On a ainsi vu une bulle spéculative se créer : les investisseurs achètent des maisons en sachant qu’elles vont gagner en valeur, mais créent alors davantage de demande, ce qui augmente d’autant plus le prix, ce qui en retour confirme l’intérêt d’y placer son argent.

Ainsi, alors qu’il représentait 22,4% de l’investissement brut en l’an 2000, l’investissement résidentiel est maintenant une énorme partie – 37,2% en 2020 – de l’investissement brut au Canada. Cela en fait le taux le plus élevé de l’OCDE.  

Aujourd’hui, de larges pans de l’économie canadienne dépendent du secteur immobilier, de la construction à la finance en passant par l’assurance et toutes sortes de services connexes. 

Mais cette industrie repose largement sur du vent : sur la vente et la location de maisons souvent déjà construites. En fait, pendant que l’activité dans le secteur explosait de 2004 à 2023 comme on l’a vu, le nombre de nouveaux chantiers diminuait, ne retournant à son pic de 2004 qu’en 2021. 

De plus, cette industrie est largement alimentée non pas par des gens achetant des maisons dans le but de s’y loger, mais par des investisseurs cherchant à revendre ces propriétés à gros prix plus tard ou à les louer à des prix exorbitants. Selon la Banque du Canada, les investisseurs représentent environ 20% des acheteurs de maison. Dans les deux marchés les plus surchauffés au Canada, soit l’Ontario et la Colombie-Britannique, ce chiffre monte à 30% et 43% respectivement. 

Le portrait que nous venons de dresser permet mieux de comprendre pourquoi les personnes au pouvoir ne font rien pour régler la crise du logement, et pourquoi elles blâment les immigrants. 

Le Canada et son économie capitaliste basée sur la propriété privée et la recherche du profit pourraient difficilement encaisser une baisse significative du prix des maisons et des loyers. 

L’énorme secteur immobilier repose sur une bulle causée par des prix gonflés. Une dynamique claire de baisse significative des prix pourrait faire éclater la bulle, alors que les investisseurs seraient encouragés à vendre rapidement leurs propriétés avant une baisse encore plus importante. 

Cela amènerait un recul dans le secteur immobilier – le principal secteur de l’économie comme nous l’avons vu – et découragerait encore davantage les promoteurs à construire des logements. Cela pourrait être le facteur qui pousserait la fragile économie canadienne dans la récession.

Par ailleurs, il faut aussi voir que presque la moitié des Canadiens possèdent leur maison. Ces maisons ont gagné près de 300% de valeur depuis 2005. Cela veut dire que le patrimoine des ménages est largement attaché à la valeur de leur maison – plus précisément à 44% au quatrième trimestre de 2023. Mais ce patrimoine est largement placé dans un bien à valeur spéculative. 

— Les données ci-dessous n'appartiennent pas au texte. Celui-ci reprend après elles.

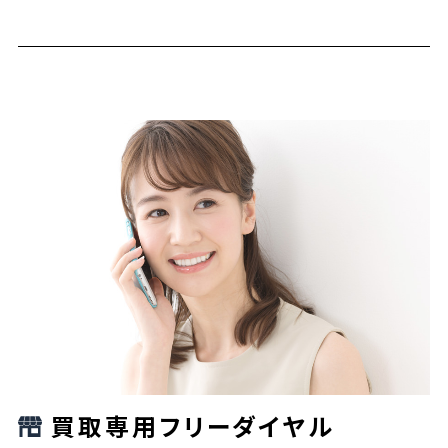
買取専用フリーダイヤル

Les familles qui ont acheté une maison à un prix exorbitant et à un taux d’intérêt élevé se verraient du jour au lendemain prises avec une hypothèque impayable sur une maison qui ne vaut plus autant.

Ce qui rendrait le logement abordable pour une partie de la population ruinerait de nombreux ménages.

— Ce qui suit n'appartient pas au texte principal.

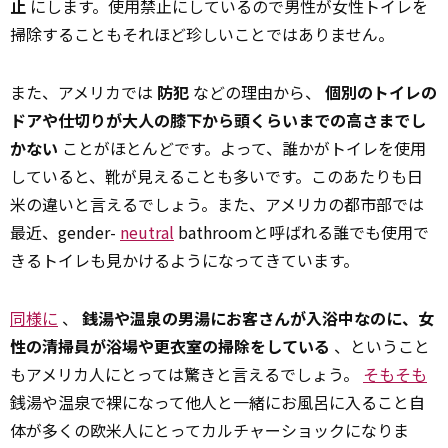
止
にします。使用禁止にしているので男性が女性トイレを
掃除することもそれほど珍しいことではありません。
また、アメリカでは
防犯
などの理由から、
個別のトイレの
ドアや仕切りが大人の膝下から頭くらいまでの高さまでし
かない
ことがほとんどです。よって、誰かがトイレを使用
していると、靴が見えることも多いです。このあたりも日
米の違いと言えるでしょう。また、アメリカの都市部では
最近、gender-
neutral
bathroomと呼ばれる誰でも使用で
きるトイレも見かけるようになってきています。
同様に
、
銭湯や温泉の男湯にお客さんが入浴中なのに、女
性の清掃員が浴場や更衣室の掃除をしている
、ということ
もアメリカ人にとっては驚きと言えるでしょう。
そもそも
銭湯や温泉で裸になって他人と一緒にお風呂に入ること自
体が多くの欧米人にとってカルチャーショックになりま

Surtout, toute la classe dirigeante s’est enrichie massivement sur la bulle immobilière des 20 dernières années. Elle n’est absolument pas intéressée à réduire la valeur des logements – ce qui reviendrait à réduire sa propre richesse.

Exproprions les gros promoteurs et les banques!

La classe dirigeante est donc prise entre l’arbre et l’écorce. 

D’un côté, la crise du logement crée une colère toujours croissante et une instabilité politique – une situation de plus en plus intenable, alors qu’un nombre grandissant de gens sont incapables de se loger et sont jetés à la rue. 

De l’autre, en essayant d’agir pour régler la crise, elle risque de provoquer une crise encore plus grande.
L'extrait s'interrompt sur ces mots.